• ASSIGNMENT
Restate every entry verbatim; drop the pictures.

• THE DATA
--
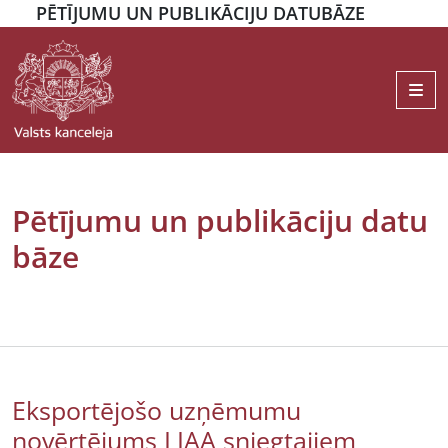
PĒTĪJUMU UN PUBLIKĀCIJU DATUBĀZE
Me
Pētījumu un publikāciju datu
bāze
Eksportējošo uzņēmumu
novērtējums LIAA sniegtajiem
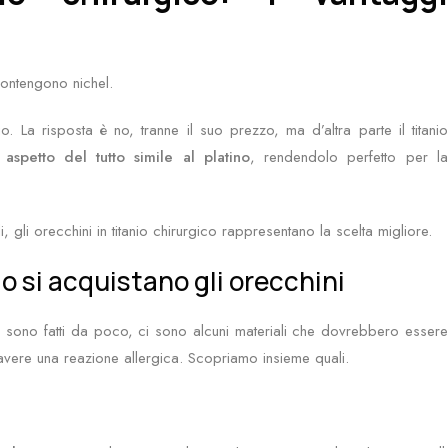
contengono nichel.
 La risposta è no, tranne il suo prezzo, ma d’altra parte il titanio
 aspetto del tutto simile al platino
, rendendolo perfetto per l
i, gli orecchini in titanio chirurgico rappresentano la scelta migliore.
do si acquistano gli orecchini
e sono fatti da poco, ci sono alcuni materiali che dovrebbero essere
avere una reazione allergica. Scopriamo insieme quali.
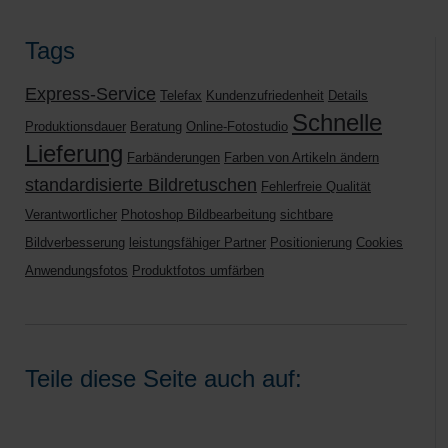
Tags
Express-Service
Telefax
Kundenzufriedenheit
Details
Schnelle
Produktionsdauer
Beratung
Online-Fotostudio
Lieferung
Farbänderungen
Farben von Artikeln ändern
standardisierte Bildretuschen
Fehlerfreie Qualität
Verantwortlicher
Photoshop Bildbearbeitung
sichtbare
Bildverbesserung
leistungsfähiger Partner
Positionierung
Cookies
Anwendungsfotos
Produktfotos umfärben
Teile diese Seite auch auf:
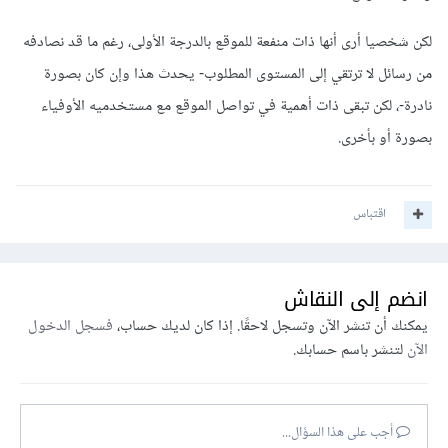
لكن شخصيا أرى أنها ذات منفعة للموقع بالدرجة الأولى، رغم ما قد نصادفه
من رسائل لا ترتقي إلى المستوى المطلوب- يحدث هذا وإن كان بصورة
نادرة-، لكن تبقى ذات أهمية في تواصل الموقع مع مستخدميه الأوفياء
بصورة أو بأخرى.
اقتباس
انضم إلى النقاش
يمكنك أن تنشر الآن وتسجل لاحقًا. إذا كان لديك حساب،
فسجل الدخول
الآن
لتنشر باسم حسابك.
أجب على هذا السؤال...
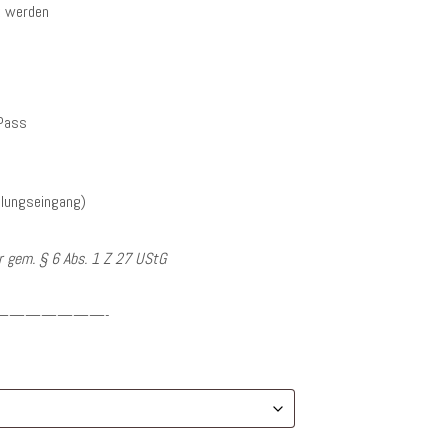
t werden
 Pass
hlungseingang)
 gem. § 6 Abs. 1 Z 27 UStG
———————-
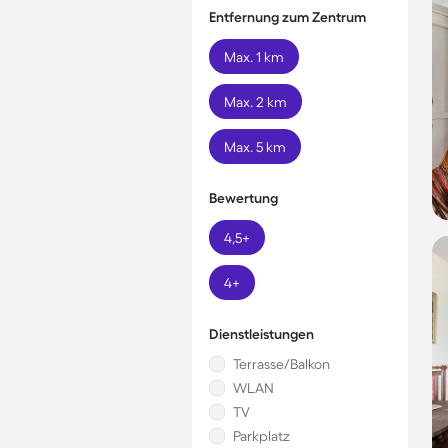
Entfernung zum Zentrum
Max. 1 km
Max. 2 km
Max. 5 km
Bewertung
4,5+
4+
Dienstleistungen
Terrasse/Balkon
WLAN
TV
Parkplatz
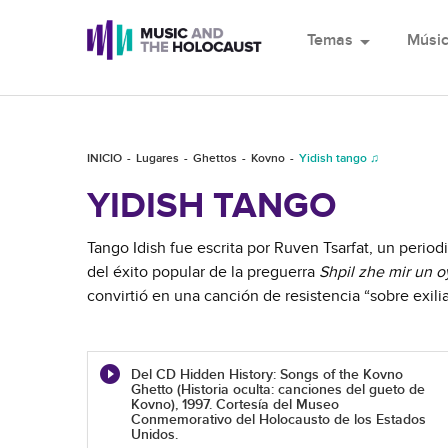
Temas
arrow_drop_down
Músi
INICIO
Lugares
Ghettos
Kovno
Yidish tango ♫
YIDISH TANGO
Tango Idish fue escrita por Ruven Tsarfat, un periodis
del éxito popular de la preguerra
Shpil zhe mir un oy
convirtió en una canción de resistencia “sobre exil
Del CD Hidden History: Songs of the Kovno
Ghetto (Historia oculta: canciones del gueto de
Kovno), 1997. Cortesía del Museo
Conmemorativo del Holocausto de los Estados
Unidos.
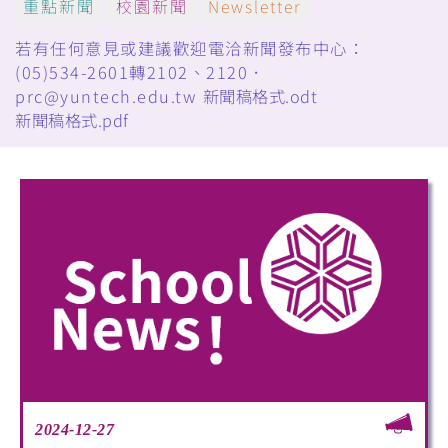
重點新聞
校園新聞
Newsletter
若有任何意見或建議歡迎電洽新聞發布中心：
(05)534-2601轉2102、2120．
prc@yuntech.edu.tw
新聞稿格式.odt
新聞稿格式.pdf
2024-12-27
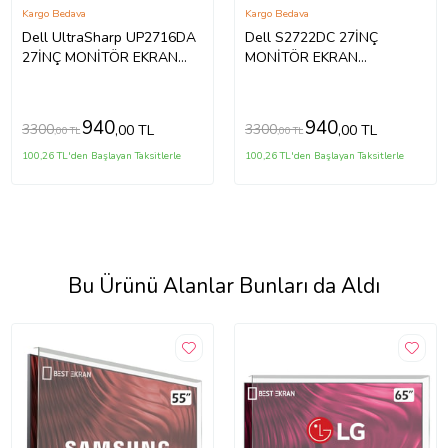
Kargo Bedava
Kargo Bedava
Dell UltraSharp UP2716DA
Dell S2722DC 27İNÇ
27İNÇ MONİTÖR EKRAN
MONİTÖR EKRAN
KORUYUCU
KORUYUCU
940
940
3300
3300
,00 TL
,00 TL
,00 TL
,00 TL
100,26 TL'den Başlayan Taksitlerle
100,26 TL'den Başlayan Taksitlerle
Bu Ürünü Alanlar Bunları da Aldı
--
• YOUR RESPONSE
PĒTĪJUMU UN PUBLIKĀCIJU DATUBĀZE
Me
Pētījumu un publikāciju datu
bāze
Eksportējošo uzņēmumu
novērtējums LIAA sniegtajiem
contengono nichel.
 La risposta è no, tranne il suo prezzo, ma d’altra parte il titanio
 aspetto del tutto simile al platino
, rendendolo perfetto per l
i, gli orecchini in titanio chirurgico rappresentano la scelta migliore.
do si acquistano gli orecchini
e sono fatti da poco, ci sono alcuni materiali che dovrebbero essere
avere una reazione allergica. Scopriamo insieme quali.
Tags
Express-Service
Telefax
Kundenzufriedenheit
Details
Schnelle
Produktionsdauer
Beratung
Online-Fotostudio
Lieferung
Farbänderungen
Farben von Artikeln ändern
standardisierte Bildretuschen
Fehlerfreie Qualität
Verantwortlicher
Photoshop Bildbearbeitung
sichtbare
Bildverbesserung
leistungsfähiger Partner
Positionierung
Cookies
Anwendungsfotos
Produktfotos umfärben
Teile diese Seite auch auf:
لكن شخصيا أرى أنها ذات منفعة للموقع بالدرجة الأولى، رغم ما قد نصادفه
من رسائل لا ترتقي إلى المستوى المطلوب- يحدث هذا وإن كان بصورة
نادرة-، لكن تبقى ذات أهمية في تواصل الموقع مع مستخدميه الأوفياء
بصورة أو بأخرى.
اقتباس
انضم إلى النقاش
يمكنك أن تنشر الآن وتسجل لاحقًا. إذا كان لديك حساب،
فسجل الدخول
الآن
لتنشر باسم حسابك.
أجب على هذا السؤال...
t werden
 Pass
hlungseingang)
 gem. § 6 Abs. 1 Z 27 UStG
———————-
Entfernung zum Zentrum
Max. 1 km
Max. 2 km
Max. 5 km
Bewertung
4,5+
4+
Dienstleistungen
Terrasse/Balkon
WLAN
TV
Parkplatz
Temas
arrow_drop_down
Músi
INICIO
Lugares
Ghettos
Kovno
Yidish tango ♫
YIDISH TANGO
Tango Idish fue escrita por Ruven Tsarfat, un periodis
del éxito popular de la preguerra
Shpil zhe mir un oy
convirtió en una canción de resistencia “sobre exil
Del CD Hidden History: Songs of the Kovno
Ghetto (Historia oculta: canciones del gueto de
Kovno), 1997. Cortesía del Museo
Conmemorativo del Holocausto de los Estados
Unidos.
重點新聞
校園新聞
Newsletter
若有任何意見或建議歡迎電洽新聞發布中心：
(05)534-2601轉2102、2120．
prc@yuntech.edu.tw
新聞稿格式.odt
新聞稿格式.pdf
2024-12-27
Kargo Bedava
Kargo Bedava
Dell UltraSharp UP2716DA
Dell S2722DC 27İNÇ
27İNÇ MONİTÖR EKRAN
MONİTÖR EKRAN
KORUYUCU
KORUYUCU
940
940
3300
3300
,00 TL
,00 TL
,00 TL
,00 TL
100,26 TL'den Başlayan Taksitlerle
100,26 TL'den Başlayan Taksitlerle
Bu Ürünü Alanlar Bunları da Aldı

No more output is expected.